From a speech to the Society of Friends of the Physics
and Mathematics Faculties, 28th July 1924 (Perspectives of World Development)

* * *

If we were to look for some elements of stability in the present unstable shaky era of historical development then possibly the only stable element is the uninterrupted, automatic growth of militarism. In Europe today we are observing a change of parliamentary regimes. Elections in Britain and forthcoming elections in Germany. MacDonald’s government was the first so-called Labour government in Britain. Who will replace it? Most likely the Conservatives, far less probably MacDonald will return. Let us not make guesses – that is not the object of the report I wish to make today – but one thing we can say without fear of error: whoever returns to power over the British Empire the automatic growth of militarism is assured ...

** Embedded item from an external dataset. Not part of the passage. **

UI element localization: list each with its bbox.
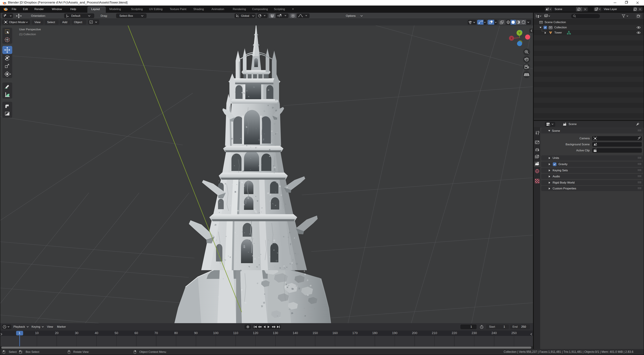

The United States was a non-militarist country until recently. An abrupt turning point came with the imperialist war. The United States intervened at the end of the war and they achieved what they needed in that war. i.e. they routed Germany at the end, which Britain, the chief obstacle in the USA’s path to world dominion did not desire. Britain needed a weakened but not a routed Germany – against France, but the United States needed a powerful France against Britain ...

Thus let me say there are processes of two kinds: basic and secondary; from the standpoint of policy we cannot avoid taking temporary processes into account too.

MacDonald appeared. It was no accident that he appeared either! We attempted to conclude a treaty with him but did not complete it – complications in MacDonald’s own career impeded that. Curzon has come back and we shall hold talks with Curzon as well. All these are processes of a secondary and tertiary nature but the basic one is the growth of contradictions, the frantic growth of militarism, the desperate situation of the productive forces and the preparation for a world bloodbath.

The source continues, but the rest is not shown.